Turning to the episode of the golden calf, Buber must address a different
kind of rebellion against Moses. In this case, the Bible relates that Moses react-
ed by “reduc[ing] all resistance,” as Buber euphemistically puts it. He begins by
emphasizing the connection between the golden calf story in Exodus and the
section of the book of Kings (1 Kings 12:28) in which Jeroboam, the new king of
the northern tribes, erects golden statues of bulls at the entrances to Bethel and
Dan.
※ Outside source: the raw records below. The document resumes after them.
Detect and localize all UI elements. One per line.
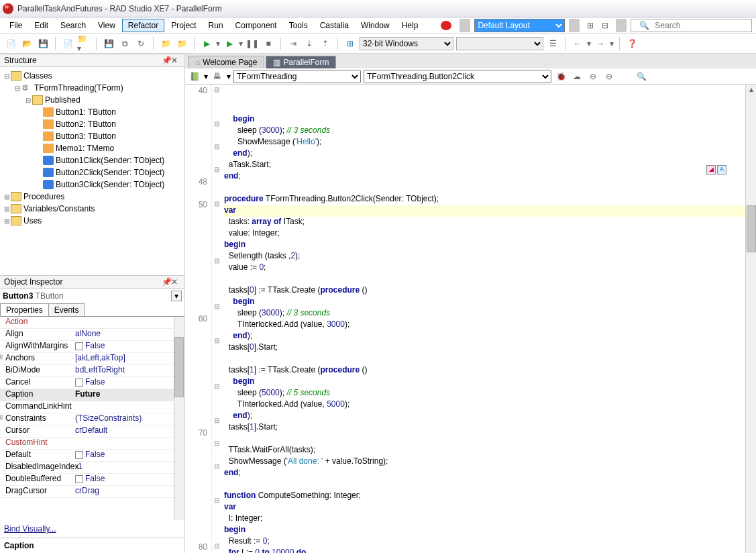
- back-icon[interactable]: ←: [571, 37, 584, 50]
- chevron-down-icon[interactable]: ▾: [171, 291, 182, 301]
- menu-edit[interactable]: Edit: [29, 19, 54, 32]
- prop-row-commandlinkhint[interactable]: CommandLinkHint: [0, 401, 184, 413]
- tree-method-1[interactable]: Button2Click(Sender: TObject): [1, 166, 183, 179]
- fwd-icon[interactable]: →: [594, 37, 607, 50]
- platform-select[interactable]: 32-bit Windows: [360, 37, 453, 50]
- menu-help[interactable]: Help: [396, 19, 424, 32]
- record-icon[interactable]: [441, 21, 451, 30]
- ladybug-icon[interactable]: 🐞: [554, 70, 568, 83]
- menu-component[interactable]: Component: [230, 19, 282, 32]
- folder2-icon[interactable]: 📁: [175, 37, 188, 50]
- method-combo[interactable]: TFormThreading.Button2Click: [364, 70, 551, 83]
- prop-row-anchors[interactable]: Anchors[akLeft,akTop]: [0, 353, 184, 365]
- tree-item-2[interactable]: Button3: TButton: [1, 130, 183, 142]
- prop-row-constraints[interactable]: Constraints(TSizeConstraints): [0, 413, 184, 425]
- prop-row-action[interactable]: Action: [0, 317, 184, 329]
- pause-icon[interactable]: ❚❚: [246, 37, 259, 50]
- prop-row-disabledimageindex[interactable]: DisabledImageIndex-1: [0, 462, 184, 474]
- editor-tab-parallelform[interactable]: ▥ParallelForm: [266, 56, 336, 68]
- menu-search[interactable]: Search: [55, 19, 91, 32]
- prop-row-bidimode[interactable]: BiDiModebdLeftToRight: [0, 365, 184, 377]
- cloud-icon[interactable]: ☁: [570, 70, 584, 83]
- step-out-icon[interactable]: ⇡: [319, 37, 332, 50]
- editor-scrollbar[interactable]: ▴: [745, 85, 756, 553]
- book-icon[interactable]: 📗: [188, 70, 201, 83]
- folder-icon[interactable]: 📁: [159, 37, 172, 50]
- step-over-icon[interactable]: ⇥: [286, 37, 300, 50]
- search-box[interactable]: 🔍: [631, 19, 752, 32]
- config-select[interactable]: [456, 37, 543, 50]
- scrollbar-thumb[interactable]: [174, 337, 184, 397]
- menu-project[interactable]: Project: [166, 19, 201, 32]
- menu-refactor[interactable]: Refactor: [122, 19, 164, 32]
- run-icon[interactable]: ▶: [200, 37, 213, 50]
- menu-run[interactable]: Run: [203, 19, 229, 32]
- prop-row-cursor[interactable]: CursorcrDefault: [0, 425, 184, 438]
- nav-back-icon[interactable]: ⊖: [586, 70, 600, 83]
- menu-file[interactable]: File: [4, 19, 28, 32]
- code-lines[interactable]: ◢A begin sleep (3000); // 3 seconds Show…: [221, 85, 756, 553]
- tab-properties[interactable]: Properties: [0, 303, 49, 316]
- tree-method-0[interactable]: Button1Click(Sender: TObject): [1, 154, 183, 166]
- tree-published[interactable]: ⊟Published: [1, 94, 183, 106]
- menu-castalia[interactable]: Castalia: [315, 19, 354, 32]
- scroll-up-icon[interactable]: ▴: [746, 85, 756, 95]
- print-icon[interactable]: 🖶: [211, 70, 224, 83]
- class-combo[interactable]: TFormThreading: [233, 70, 361, 83]
- open-icon[interactable]: 📂: [20, 37, 34, 50]
- menu-view[interactable]: View: [93, 19, 121, 32]
- property-grid[interactable]: ActionAlignalNoneAlignWithMarginsFalseAn…: [0, 317, 184, 520]
- save2-icon[interactable]: 💾: [102, 37, 115, 50]
- tree-classes[interactable]: ⊟Classes: [1, 70, 183, 82]
- prop-row-cancel[interactable]: CancelFalse: [0, 377, 184, 389]
- tree-method-2[interactable]: Button3Click(Sender: TObject): [1, 179, 183, 191]
- stop-icon[interactable]: ■: [262, 37, 275, 50]
- scroll-thumb[interactable]: [747, 205, 756, 252]
- fold-column[interactable]: ⊟⊟⊟⊟⊟⊟⊟⊟⊟⊟⊟⊟⊟⊟: [212, 85, 221, 553]
- tab-events[interactable]: Events: [48, 303, 85, 316]
- component-selector[interactable]: Button3 TButton ▾: [0, 289, 184, 303]
- bind-visually-link[interactable]: Bind Visually...: [0, 520, 184, 538]
- help-icon[interactable]: ❓: [625, 37, 639, 50]
- layout-save-icon[interactable]: ⊞: [584, 19, 597, 32]
- add-folder-icon[interactable]: 📁▾: [77, 37, 91, 50]
- layout-select[interactable]: Default Layout: [474, 19, 565, 32]
- pin-icon[interactable]: 📌: [162, 56, 171, 65]
- prop-row-alignwithmargins[interactable]: AlignWithMarginsFalse: [0, 341, 184, 353]
- structure-tree[interactable]: ⊟Classes⊟⚙TFormThreading(TForm)⊟Publishe…: [0, 67, 184, 275]
- close-icon[interactable]: ✕: [171, 56, 180, 65]
- code-editor[interactable]: 404850607080 ⊟⊟⊟⊟⊟⊟⊟⊟⊟⊟⊟⊟⊟⊟ ◢A begin sle…: [185, 85, 756, 553]
- tree-item-3[interactable]: Memo1: TMemo: [1, 142, 183, 154]
- search-input[interactable]: [655, 21, 749, 30]
- nav-fwd-icon[interactable]: ⊖: [602, 70, 616, 83]
- add-file-icon[interactable]: 📄: [61, 37, 74, 50]
- marker-badges[interactable]: ◢A: [706, 165, 726, 174]
- tree-group-1[interactable]: ⊞Variables/Constants: [1, 203, 183, 215]
- find-icon[interactable]: 🔍: [635, 70, 648, 83]
- tree-class[interactable]: ⊟⚙TFormThreading(TForm): [1, 82, 183, 94]
- pin-icon[interactable]: 📌: [162, 277, 171, 287]
- menu-window[interactable]: Window: [356, 19, 395, 32]
- save-icon[interactable]: 💾: [36, 37, 50, 50]
- tree-group-0[interactable]: ⊞Procedures: [1, 191, 183, 203]
- layout-del-icon[interactable]: ⊟: [598, 19, 612, 32]
- new-icon[interactable]: 📄: [4, 37, 17, 50]
- tree-item-1[interactable]: Button2: TButton: [1, 118, 183, 130]
- tree-group-2[interactable]: ⊞Uses: [1, 215, 183, 227]
- close-icon[interactable]: ✕: [171, 277, 180, 287]
- prop-row-dragcursor[interactable]: DragCursorcrDrag: [0, 486, 184, 498]
- prop-row-align[interactable]: AlignalNone: [0, 329, 184, 341]
- prop-row-customhint[interactable]: CustomHint: [0, 438, 184, 450]
- search-icon: 🔍: [634, 19, 655, 32]
- menu-tools[interactable]: Tools: [284, 19, 313, 32]
- prop-row-caption[interactable]: CaptionFuture: [0, 389, 184, 401]
- settings-icon[interactable]: ☰: [546, 37, 559, 50]
- step-into-icon[interactable]: ⇣: [303, 37, 316, 50]
- editor-tab-welcome-page[interactable]: ⌂Welcome Page: [188, 56, 264, 68]
- run-nodebug-icon[interactable]: ▶: [223, 37, 236, 50]
- refresh-icon[interactable]: ↻: [134, 37, 148, 50]
- prop-row-doublebuffered[interactable]: DoubleBufferedFalse: [0, 474, 184, 486]
- tree-item-0[interactable]: Button1: TButton: [1, 106, 183, 118]
- saveall-icon[interactable]: ⧉: [118, 37, 131, 50]
- prop-row-default[interactable]: DefaultFalse: [0, 450, 184, 462]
There he proclaims the same words as Aaron: “These are thy Elohim, O
Israel, who brought thee out of the Land of Egypt!” Surprisingly, however, Buber
maintains the antiquity of the Exodus tradition rather than regard the period of
Jeroboam as the source of the Exodus passage.^52 He accepts that the passage in
Kings is tendentious and intended to portray the northern kingdom in a negative
light; he nonetheless doubts that Jeroboam really intended to worship other gods
or even to represent YHVH in the form of a bull. If he constructed bulls, Buber
said, they would serve the same purpose as the oxen that carried the basin in
Solomon’s Temple: they are god bearers, not gods. They are meant to create the
impression of an empty seat, to be filled by the god when he chooses to visit. The
problem arises when this purpose is misunderstood, and the sculptures are taken
for gods or even representations of God. Similarly, the worship of the calf could
not have been intended for a god other than YHVH; an explanation must thus
be provided for the violent reaction to the people’s intention to represent YHVH
corporeally, especially before the delivery of the Decalogue.